* **DIRECTIONS**:
Make a tally of the lines in the records that include the string "bens", and give only that number.

Page images and extracted text
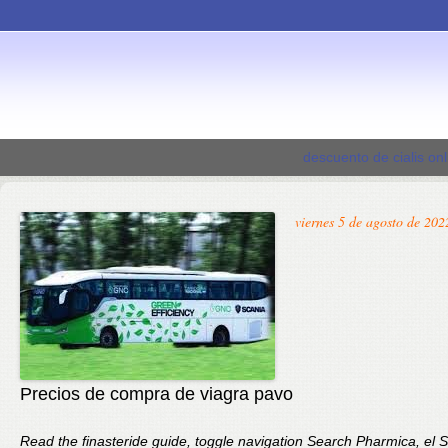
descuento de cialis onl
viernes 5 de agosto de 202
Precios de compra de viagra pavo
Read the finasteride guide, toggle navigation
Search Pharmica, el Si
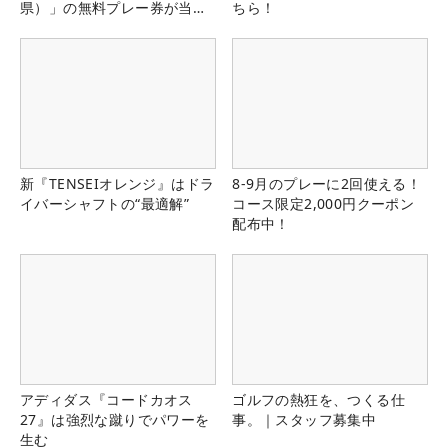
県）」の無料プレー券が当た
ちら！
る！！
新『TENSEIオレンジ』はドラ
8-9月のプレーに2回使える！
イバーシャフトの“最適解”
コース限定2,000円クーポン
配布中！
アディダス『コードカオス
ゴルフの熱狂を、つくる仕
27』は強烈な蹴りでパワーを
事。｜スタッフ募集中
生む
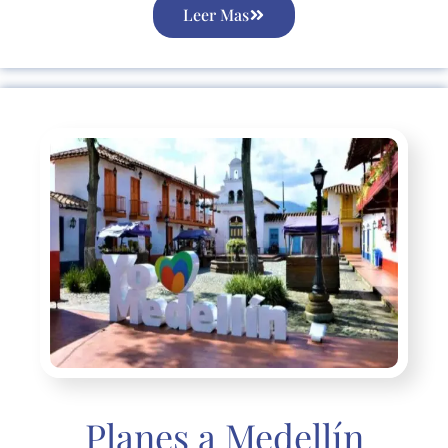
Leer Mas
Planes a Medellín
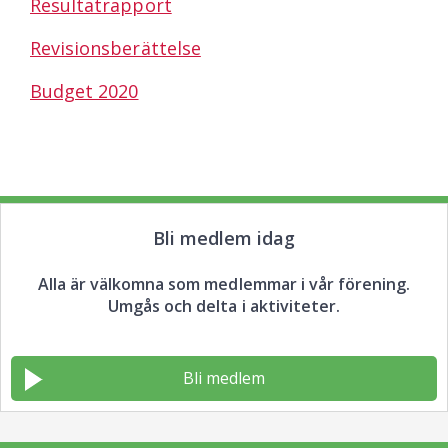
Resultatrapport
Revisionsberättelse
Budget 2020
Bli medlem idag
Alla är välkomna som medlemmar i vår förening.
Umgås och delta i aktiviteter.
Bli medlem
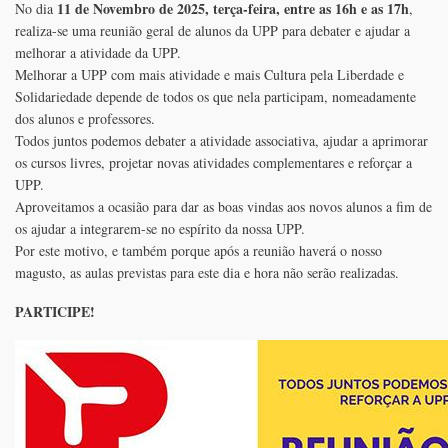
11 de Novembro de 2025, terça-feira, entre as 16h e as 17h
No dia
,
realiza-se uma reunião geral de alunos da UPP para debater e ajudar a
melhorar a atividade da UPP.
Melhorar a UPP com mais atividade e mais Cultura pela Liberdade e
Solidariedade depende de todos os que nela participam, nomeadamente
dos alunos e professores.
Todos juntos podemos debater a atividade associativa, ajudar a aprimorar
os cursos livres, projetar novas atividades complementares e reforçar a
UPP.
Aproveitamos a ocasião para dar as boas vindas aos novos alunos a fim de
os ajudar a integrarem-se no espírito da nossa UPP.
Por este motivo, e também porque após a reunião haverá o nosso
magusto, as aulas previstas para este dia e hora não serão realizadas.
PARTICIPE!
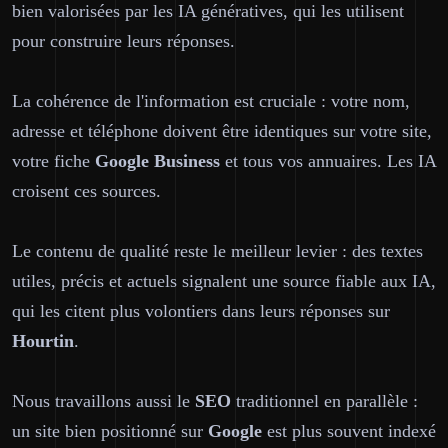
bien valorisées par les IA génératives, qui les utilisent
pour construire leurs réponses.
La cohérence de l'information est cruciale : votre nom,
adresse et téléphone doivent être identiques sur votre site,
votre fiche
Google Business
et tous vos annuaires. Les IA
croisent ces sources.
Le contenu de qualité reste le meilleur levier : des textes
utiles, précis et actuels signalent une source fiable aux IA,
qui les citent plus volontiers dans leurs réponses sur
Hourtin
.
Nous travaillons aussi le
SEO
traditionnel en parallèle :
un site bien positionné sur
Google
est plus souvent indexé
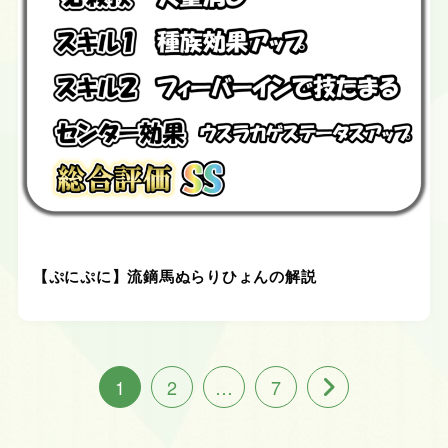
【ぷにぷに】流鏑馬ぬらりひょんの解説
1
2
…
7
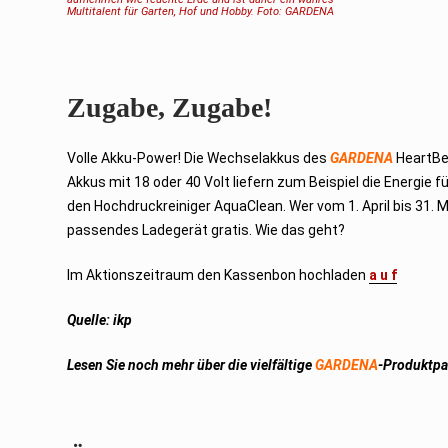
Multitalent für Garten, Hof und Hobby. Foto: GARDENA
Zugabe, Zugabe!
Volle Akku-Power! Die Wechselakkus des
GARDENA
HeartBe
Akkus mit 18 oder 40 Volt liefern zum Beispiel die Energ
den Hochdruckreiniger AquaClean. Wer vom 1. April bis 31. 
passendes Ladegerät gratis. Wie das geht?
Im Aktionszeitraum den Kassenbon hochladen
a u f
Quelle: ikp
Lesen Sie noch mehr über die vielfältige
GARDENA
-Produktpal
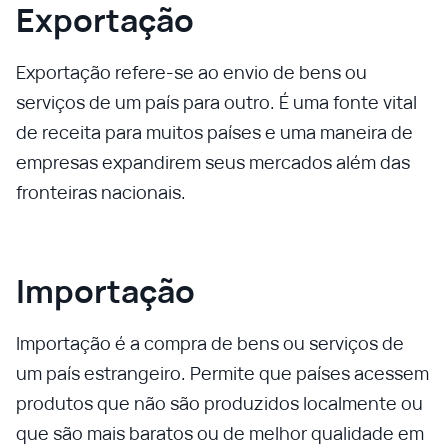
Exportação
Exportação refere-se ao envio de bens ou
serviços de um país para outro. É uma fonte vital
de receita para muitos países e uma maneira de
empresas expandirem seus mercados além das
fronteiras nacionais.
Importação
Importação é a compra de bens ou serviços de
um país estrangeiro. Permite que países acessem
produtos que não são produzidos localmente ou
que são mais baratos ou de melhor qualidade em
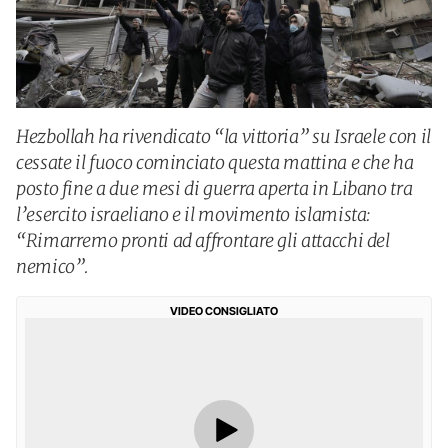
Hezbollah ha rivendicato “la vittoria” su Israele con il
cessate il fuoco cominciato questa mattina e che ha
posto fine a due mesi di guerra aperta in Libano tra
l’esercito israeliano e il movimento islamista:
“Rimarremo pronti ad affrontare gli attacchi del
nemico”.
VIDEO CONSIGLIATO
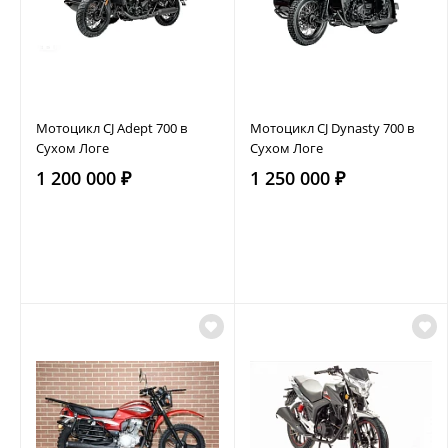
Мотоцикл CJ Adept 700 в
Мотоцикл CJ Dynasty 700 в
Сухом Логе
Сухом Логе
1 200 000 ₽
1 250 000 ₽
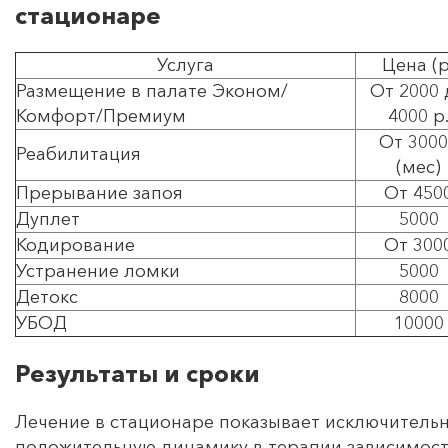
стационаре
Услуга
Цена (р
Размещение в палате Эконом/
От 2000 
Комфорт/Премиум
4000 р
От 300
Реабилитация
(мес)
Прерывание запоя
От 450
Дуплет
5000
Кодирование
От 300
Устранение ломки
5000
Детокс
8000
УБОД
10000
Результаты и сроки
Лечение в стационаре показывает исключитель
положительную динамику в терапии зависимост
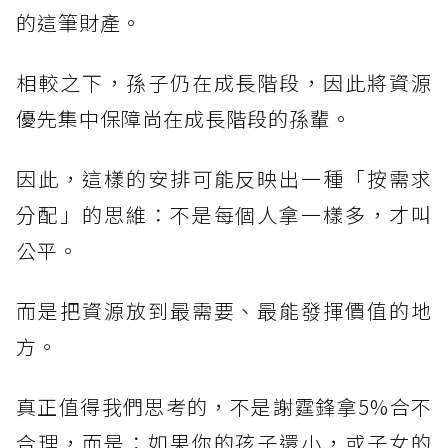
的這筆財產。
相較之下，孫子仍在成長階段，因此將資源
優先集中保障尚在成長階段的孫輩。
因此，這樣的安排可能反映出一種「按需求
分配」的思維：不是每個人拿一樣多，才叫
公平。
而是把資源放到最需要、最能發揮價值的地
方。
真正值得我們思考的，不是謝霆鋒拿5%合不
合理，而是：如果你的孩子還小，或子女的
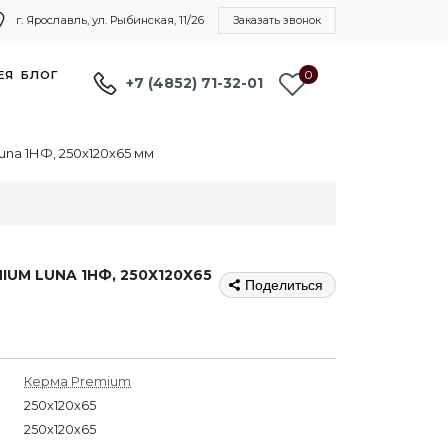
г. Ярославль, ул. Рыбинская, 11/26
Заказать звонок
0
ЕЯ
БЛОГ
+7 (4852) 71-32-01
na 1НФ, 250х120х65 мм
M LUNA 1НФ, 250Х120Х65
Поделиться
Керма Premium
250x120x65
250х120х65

* **EXERCISE SOLUTION**:
2